WORK INSTRUCTIONS
In the records below, find the line that contains "Find all instances". Retype that line and all the lines after it through the end, leaving out the pictures.

Stored data entries
>>>

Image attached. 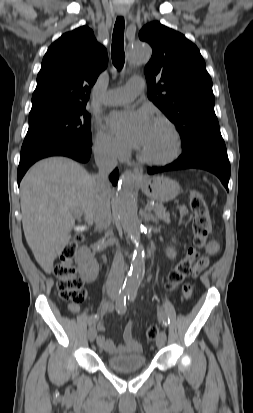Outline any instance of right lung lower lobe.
<instances>
[{"label":"right lung lower lobe","mask_w":253,"mask_h":413,"mask_svg":"<svg viewBox=\"0 0 253 413\" xmlns=\"http://www.w3.org/2000/svg\"><path fill=\"white\" fill-rule=\"evenodd\" d=\"M90 155L91 145L83 144H58L21 153L17 176L18 185L28 168L42 158L50 156H67L76 161L85 163L89 160ZM118 177V169H115L110 175V180L113 185H116Z\"/></svg>","instance_id":"obj_1"}]
</instances>
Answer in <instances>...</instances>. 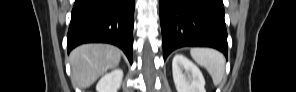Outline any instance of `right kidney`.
Returning <instances> with one entry per match:
<instances>
[{
  "instance_id": "1",
  "label": "right kidney",
  "mask_w": 296,
  "mask_h": 92,
  "mask_svg": "<svg viewBox=\"0 0 296 92\" xmlns=\"http://www.w3.org/2000/svg\"><path fill=\"white\" fill-rule=\"evenodd\" d=\"M123 71L114 69L110 73L105 74L97 83V92H117L121 86Z\"/></svg>"
}]
</instances>
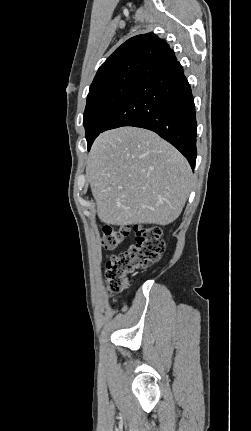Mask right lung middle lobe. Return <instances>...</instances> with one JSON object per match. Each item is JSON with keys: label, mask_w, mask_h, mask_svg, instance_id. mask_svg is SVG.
Instances as JSON below:
<instances>
[{"label": "right lung middle lobe", "mask_w": 251, "mask_h": 431, "mask_svg": "<svg viewBox=\"0 0 251 431\" xmlns=\"http://www.w3.org/2000/svg\"><path fill=\"white\" fill-rule=\"evenodd\" d=\"M148 63L138 61L127 64L91 84L83 120L88 149L103 131L110 116L136 86Z\"/></svg>", "instance_id": "dd1d6c3e"}]
</instances>
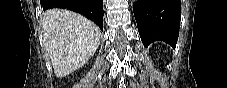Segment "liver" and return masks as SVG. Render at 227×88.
Listing matches in <instances>:
<instances>
[{"label":"liver","mask_w":227,"mask_h":88,"mask_svg":"<svg viewBox=\"0 0 227 88\" xmlns=\"http://www.w3.org/2000/svg\"><path fill=\"white\" fill-rule=\"evenodd\" d=\"M43 44L56 77L84 66L100 44L97 25L80 14L50 9L42 16Z\"/></svg>","instance_id":"obj_1"}]
</instances>
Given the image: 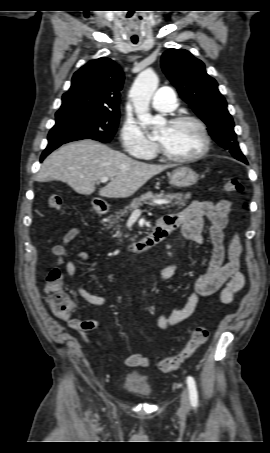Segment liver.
Instances as JSON below:
<instances>
[{
  "label": "liver",
  "mask_w": 270,
  "mask_h": 453,
  "mask_svg": "<svg viewBox=\"0 0 270 453\" xmlns=\"http://www.w3.org/2000/svg\"><path fill=\"white\" fill-rule=\"evenodd\" d=\"M168 168L170 165L134 160L104 144L86 139L63 145L50 154L44 160L36 181L60 180L79 194L91 195L96 182L108 177L111 181L99 190V195L127 198Z\"/></svg>",
  "instance_id": "liver-1"
}]
</instances>
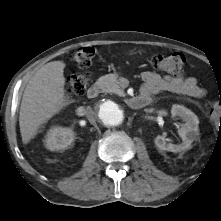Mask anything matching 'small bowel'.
<instances>
[{"label":"small bowel","mask_w":221,"mask_h":221,"mask_svg":"<svg viewBox=\"0 0 221 221\" xmlns=\"http://www.w3.org/2000/svg\"><path fill=\"white\" fill-rule=\"evenodd\" d=\"M141 79L143 81L141 94L154 95L167 91L198 99L206 95V90L198 85L194 77L184 75L160 76L154 72L145 71L141 74Z\"/></svg>","instance_id":"obj_1"}]
</instances>
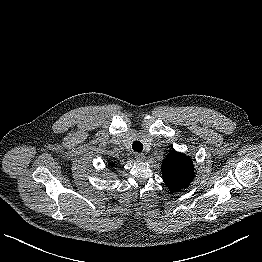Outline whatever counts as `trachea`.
<instances>
[{"label": "trachea", "instance_id": "3493384b", "mask_svg": "<svg viewBox=\"0 0 262 262\" xmlns=\"http://www.w3.org/2000/svg\"><path fill=\"white\" fill-rule=\"evenodd\" d=\"M132 149L136 152H141L143 150V144L140 141H135L132 144Z\"/></svg>", "mask_w": 262, "mask_h": 262}]
</instances>
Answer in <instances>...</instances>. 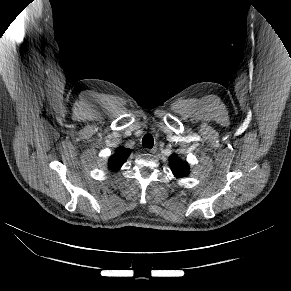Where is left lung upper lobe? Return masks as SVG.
Here are the masks:
<instances>
[{"instance_id": "5c2ea615", "label": "left lung upper lobe", "mask_w": 291, "mask_h": 291, "mask_svg": "<svg viewBox=\"0 0 291 291\" xmlns=\"http://www.w3.org/2000/svg\"><path fill=\"white\" fill-rule=\"evenodd\" d=\"M169 166L173 174L177 178L186 177L189 175V165L186 161H182L177 154H173L169 158Z\"/></svg>"}]
</instances>
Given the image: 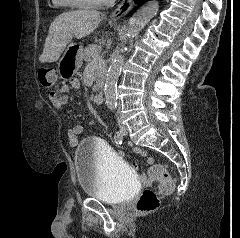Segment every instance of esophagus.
I'll return each mask as SVG.
<instances>
[{"label": "esophagus", "instance_id": "1", "mask_svg": "<svg viewBox=\"0 0 240 238\" xmlns=\"http://www.w3.org/2000/svg\"><path fill=\"white\" fill-rule=\"evenodd\" d=\"M133 5V0H121L116 9L111 13L110 18L113 20L123 18L133 8Z\"/></svg>", "mask_w": 240, "mask_h": 238}]
</instances>
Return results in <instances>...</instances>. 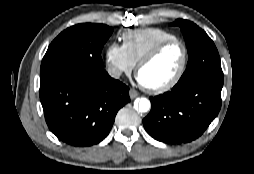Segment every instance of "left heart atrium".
I'll use <instances>...</instances> for the list:
<instances>
[{"instance_id": "obj_1", "label": "left heart atrium", "mask_w": 254, "mask_h": 174, "mask_svg": "<svg viewBox=\"0 0 254 174\" xmlns=\"http://www.w3.org/2000/svg\"><path fill=\"white\" fill-rule=\"evenodd\" d=\"M137 80H138V82H139L140 84H143L138 76H137Z\"/></svg>"}]
</instances>
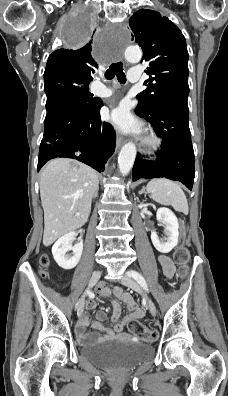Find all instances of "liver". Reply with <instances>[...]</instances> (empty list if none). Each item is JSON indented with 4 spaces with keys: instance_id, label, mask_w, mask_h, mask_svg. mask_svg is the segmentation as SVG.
Wrapping results in <instances>:
<instances>
[{
    "instance_id": "1",
    "label": "liver",
    "mask_w": 228,
    "mask_h": 396,
    "mask_svg": "<svg viewBox=\"0 0 228 396\" xmlns=\"http://www.w3.org/2000/svg\"><path fill=\"white\" fill-rule=\"evenodd\" d=\"M98 185L97 172L77 160L56 158L44 167L40 196L44 210L45 246L87 222ZM76 213L80 215L76 216Z\"/></svg>"
}]
</instances>
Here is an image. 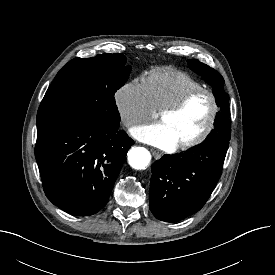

<<<

FINAL ANSWER
Find all instances of "liver". Reply with <instances>[...]</instances> (empty list if none). Each item is JSON indented with 4 spaces with keys: instance_id, label, mask_w, mask_h, mask_svg. mask_svg is the segmentation as SVG.
Wrapping results in <instances>:
<instances>
[{
    "instance_id": "1",
    "label": "liver",
    "mask_w": 228,
    "mask_h": 396,
    "mask_svg": "<svg viewBox=\"0 0 228 396\" xmlns=\"http://www.w3.org/2000/svg\"><path fill=\"white\" fill-rule=\"evenodd\" d=\"M98 185L97 172L77 160L56 158L44 167L40 196L44 210L45 246L87 222ZM76 213L80 215L76 216Z\"/></svg>"
}]
</instances>
Here is an image. 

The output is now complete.